René Guenon (1886-1951)


RENÉ GUÉNON (Blois, 15-XI-1886 — Cairo, 7-I-1951) foi um metafísico e crítico social francês.
Filósofo anti-moderno, com vasta obra publicada, defensor da metafísica pura, do espírito superior e da harmonia do homem com a sua natureza, fez da sua vida uma batalha contra a desordem sistematizada que se move num contínuo crescente. No seu pensamento esta desordem tem origem no Renascimento e potencia-se com René Descartes, durante o século XVII, por ter introduzido o racionalismo e o mecanicismo na filosofia, a qual a partir deste se designará por Filosofia Moderna. A física mecanicista é perniciosa uma vez que esta só pode dar conta da aparência exterior das coisas e é incapaz de explicar as suas essências, não nos dando o conhecimento efectivo.

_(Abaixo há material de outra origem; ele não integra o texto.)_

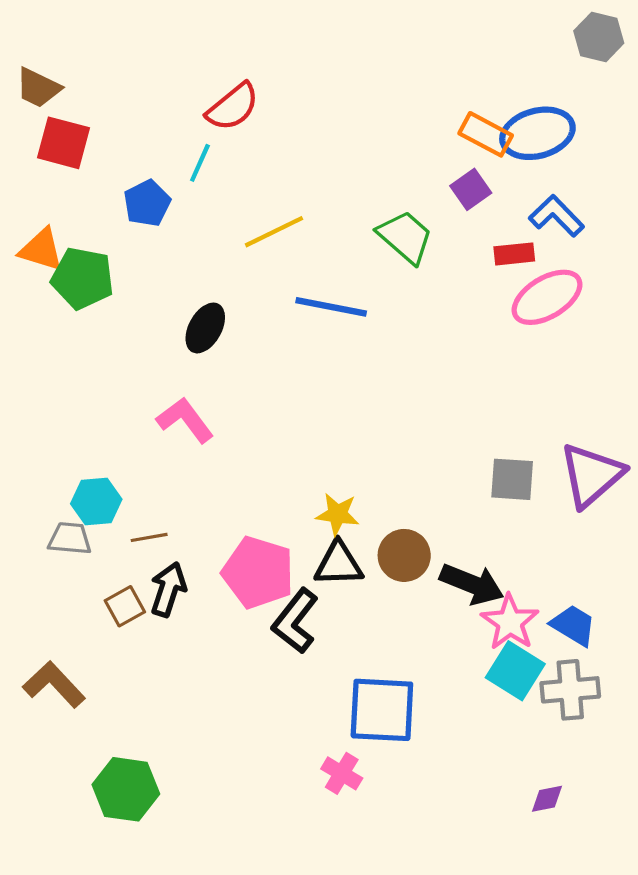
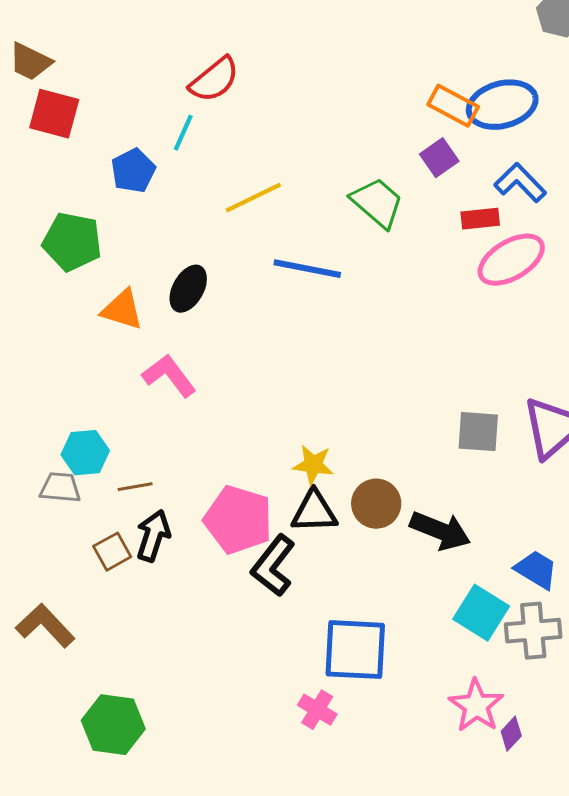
orange triangle: (41, 250) -> (122, 310), moved
pink star: (510, 622) -> (476, 706), moved
purple diamond: (547, 799) -> (511, 734), turned -36

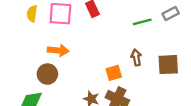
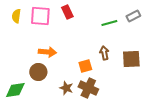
orange arrow: (58, 50) -> (47, 52), moved
brown circle: (47, 74) -> (38, 72), moved

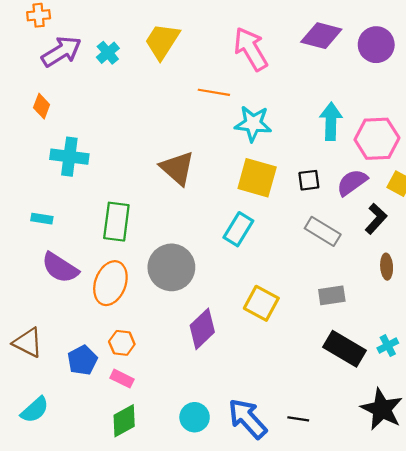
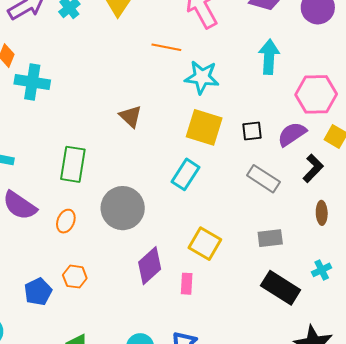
cyan arrow: (331, 121) -> (269, 57), moved
cyan cross: (69, 157) -> (32, 82), moved
brown triangle: (177, 168) -> (131, 116), size x0.7
orange ellipse: (110, 283) -> (66, 221), size x0.6
cyan cross: (388, 346) -> (322, 270), moved
pink rectangle: (122, 379) -> (187, 284), moved, turned 65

Guénon contraporá ao mecanicismo o animismo que é o seu oposto.
O modernismo revolta René Guénon, levando-o a destacar as suas principais características, que são muitas, a saber:
tendência para reduzir tudo ao ponto de vista quantitativo;
abandono da distinção qualitativa;
individualismo;
redução do superior ao inferior;
materialismo;
mecanicismo;
tendência para a simplificação abusiva;
esforços para reduzir tudo à uniformidade;
pretensa igualdade;
sacrifício da qualidade;
acentuação da separatividade (desunião);
tendência para a vulgarização;
o ódio à superioridade e ao secreto;
igualitarismo;
racionalismo;
física mecanicista;
uniformização;
a vida vulgar;
elogio cartesiano do «bom senso» ou «senso comum»;
humanismo;
o utilitário pragmatismo onde a utilidade substitui a verdade;
progressismo;
tendência para a dissolução;
materialização do supra-sensível;
hegemonia do profano e a ridicularização do sagrado;
o ocultismo e o espiritismo;
viver apressadamente;
a psicanálise;
propagação de predições;
falsa espiritualidade.
Todas estas características modernas são sinais precursores do final de um ciclo. Para Guénon há dois princípios universais responsáveis por toda e qualquer manifestação, são eles a «essência» (forma, acto, qualidade) e a «substância» (matéria, potência, quantidade).
A modernidade está condenada à partida porque elimina uma parte do real, reduzindo tudo à matéria só restará o caminho para o caos, uma vez que desprezando o elemento qualitativo, essência, disparará a mediocridade em todos os domínios cujo fim será a degenerescência.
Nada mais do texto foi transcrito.